§ **How to complete this task**
Using the listing below, report each line holding the string "will".

........

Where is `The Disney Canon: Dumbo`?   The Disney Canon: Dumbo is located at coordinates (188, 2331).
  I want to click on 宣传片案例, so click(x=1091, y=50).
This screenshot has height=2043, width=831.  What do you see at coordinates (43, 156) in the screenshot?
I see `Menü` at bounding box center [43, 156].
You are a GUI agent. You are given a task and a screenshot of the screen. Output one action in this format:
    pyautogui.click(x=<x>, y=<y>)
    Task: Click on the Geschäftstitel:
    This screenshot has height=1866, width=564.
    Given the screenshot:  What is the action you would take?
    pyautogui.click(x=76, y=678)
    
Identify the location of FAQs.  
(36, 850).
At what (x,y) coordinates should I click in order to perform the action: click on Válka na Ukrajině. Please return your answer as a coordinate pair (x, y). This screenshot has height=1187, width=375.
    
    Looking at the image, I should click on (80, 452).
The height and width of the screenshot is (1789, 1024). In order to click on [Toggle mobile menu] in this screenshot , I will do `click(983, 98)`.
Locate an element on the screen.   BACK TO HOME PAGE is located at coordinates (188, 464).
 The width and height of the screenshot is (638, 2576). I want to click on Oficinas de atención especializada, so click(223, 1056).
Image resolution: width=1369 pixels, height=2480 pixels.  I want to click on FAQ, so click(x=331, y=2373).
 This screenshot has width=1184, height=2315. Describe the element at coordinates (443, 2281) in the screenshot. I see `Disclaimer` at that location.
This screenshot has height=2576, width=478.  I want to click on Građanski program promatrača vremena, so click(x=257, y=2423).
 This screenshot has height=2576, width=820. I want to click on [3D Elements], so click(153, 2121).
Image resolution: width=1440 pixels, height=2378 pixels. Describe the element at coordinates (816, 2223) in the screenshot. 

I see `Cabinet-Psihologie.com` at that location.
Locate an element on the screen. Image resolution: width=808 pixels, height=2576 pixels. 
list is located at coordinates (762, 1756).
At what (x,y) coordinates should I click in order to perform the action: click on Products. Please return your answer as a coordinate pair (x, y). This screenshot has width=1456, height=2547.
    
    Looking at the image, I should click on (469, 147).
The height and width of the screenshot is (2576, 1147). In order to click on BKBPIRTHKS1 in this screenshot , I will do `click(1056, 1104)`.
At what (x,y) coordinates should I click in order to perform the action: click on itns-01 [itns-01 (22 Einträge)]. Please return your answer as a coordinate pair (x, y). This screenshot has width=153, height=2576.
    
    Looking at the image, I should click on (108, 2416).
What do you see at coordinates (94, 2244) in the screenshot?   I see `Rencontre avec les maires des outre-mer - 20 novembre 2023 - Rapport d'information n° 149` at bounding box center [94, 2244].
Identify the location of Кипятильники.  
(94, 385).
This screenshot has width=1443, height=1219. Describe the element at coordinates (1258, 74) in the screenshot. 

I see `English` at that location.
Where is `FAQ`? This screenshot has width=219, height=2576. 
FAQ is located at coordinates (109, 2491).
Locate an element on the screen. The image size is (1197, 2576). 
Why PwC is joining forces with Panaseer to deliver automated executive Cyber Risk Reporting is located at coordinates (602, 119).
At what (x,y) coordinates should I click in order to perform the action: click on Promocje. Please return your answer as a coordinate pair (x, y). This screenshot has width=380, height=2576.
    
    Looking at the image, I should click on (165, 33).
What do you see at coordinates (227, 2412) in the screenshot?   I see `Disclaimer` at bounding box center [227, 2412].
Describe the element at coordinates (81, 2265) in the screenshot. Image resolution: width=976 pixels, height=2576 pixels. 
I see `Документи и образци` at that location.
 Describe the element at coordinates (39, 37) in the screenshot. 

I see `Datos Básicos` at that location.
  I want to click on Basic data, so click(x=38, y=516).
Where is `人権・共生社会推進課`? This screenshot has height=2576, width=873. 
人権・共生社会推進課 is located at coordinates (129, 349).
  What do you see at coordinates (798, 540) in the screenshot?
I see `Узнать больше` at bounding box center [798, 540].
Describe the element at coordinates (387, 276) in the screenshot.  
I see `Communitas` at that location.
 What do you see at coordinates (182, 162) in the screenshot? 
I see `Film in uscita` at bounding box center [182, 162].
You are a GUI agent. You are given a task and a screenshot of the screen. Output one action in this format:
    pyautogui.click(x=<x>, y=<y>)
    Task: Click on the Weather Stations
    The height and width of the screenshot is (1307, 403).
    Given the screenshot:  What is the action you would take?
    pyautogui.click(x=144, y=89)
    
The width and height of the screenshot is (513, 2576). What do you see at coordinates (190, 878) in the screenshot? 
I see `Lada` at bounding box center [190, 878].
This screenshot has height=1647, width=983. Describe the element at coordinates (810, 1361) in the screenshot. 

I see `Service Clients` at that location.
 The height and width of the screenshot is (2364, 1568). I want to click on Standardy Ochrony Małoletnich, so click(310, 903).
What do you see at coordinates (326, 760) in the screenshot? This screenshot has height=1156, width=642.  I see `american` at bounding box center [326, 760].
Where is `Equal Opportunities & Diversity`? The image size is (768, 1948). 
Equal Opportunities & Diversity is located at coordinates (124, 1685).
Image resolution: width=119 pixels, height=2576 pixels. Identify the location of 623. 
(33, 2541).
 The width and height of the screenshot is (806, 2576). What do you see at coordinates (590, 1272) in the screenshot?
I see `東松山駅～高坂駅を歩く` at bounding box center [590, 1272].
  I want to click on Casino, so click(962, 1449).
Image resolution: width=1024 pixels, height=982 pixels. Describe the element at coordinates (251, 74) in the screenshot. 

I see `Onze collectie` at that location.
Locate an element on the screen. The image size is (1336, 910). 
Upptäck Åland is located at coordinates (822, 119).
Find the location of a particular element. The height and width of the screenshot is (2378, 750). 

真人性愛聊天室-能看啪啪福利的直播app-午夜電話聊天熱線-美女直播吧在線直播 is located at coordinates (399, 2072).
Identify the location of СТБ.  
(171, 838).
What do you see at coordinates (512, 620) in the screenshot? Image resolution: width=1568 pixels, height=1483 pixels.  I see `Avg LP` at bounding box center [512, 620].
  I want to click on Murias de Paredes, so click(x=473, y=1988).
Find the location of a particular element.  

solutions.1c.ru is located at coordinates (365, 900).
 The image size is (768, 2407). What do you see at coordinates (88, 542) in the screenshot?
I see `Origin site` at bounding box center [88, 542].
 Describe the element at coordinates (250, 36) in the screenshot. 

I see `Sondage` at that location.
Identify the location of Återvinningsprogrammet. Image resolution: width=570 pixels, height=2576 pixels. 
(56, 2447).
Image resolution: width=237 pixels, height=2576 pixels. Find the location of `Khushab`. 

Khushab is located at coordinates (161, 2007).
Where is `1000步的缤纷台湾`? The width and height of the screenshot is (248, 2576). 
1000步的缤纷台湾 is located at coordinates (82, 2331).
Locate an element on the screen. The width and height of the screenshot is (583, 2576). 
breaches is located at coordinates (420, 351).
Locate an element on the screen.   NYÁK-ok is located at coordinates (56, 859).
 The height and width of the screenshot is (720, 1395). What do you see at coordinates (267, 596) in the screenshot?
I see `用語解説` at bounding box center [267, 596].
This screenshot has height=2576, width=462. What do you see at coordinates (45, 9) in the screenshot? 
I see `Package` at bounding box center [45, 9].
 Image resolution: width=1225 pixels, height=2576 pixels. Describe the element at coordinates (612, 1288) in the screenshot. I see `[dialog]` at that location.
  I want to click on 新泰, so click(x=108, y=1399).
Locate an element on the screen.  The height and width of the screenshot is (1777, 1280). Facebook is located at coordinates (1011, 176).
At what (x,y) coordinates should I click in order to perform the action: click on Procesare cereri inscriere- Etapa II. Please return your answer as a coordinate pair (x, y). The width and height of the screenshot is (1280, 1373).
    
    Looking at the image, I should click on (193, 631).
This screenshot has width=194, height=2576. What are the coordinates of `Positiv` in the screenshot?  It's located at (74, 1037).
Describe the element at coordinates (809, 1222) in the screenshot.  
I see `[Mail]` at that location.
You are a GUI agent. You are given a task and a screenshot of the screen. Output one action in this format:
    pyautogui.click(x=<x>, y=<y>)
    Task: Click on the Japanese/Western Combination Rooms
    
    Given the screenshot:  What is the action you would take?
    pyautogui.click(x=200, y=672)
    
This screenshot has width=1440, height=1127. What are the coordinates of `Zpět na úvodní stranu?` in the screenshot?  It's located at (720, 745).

........

§ **Your response**
The height and width of the screenshot is (1789, 1024). In order to click on [Toggle mobile menu] in this screenshot , I will do `click(983, 98)`.
The height and width of the screenshot is (2576, 1147). In order to click on BKBPIRTHKS1 in this screenshot , I will do `click(1056, 1104)`.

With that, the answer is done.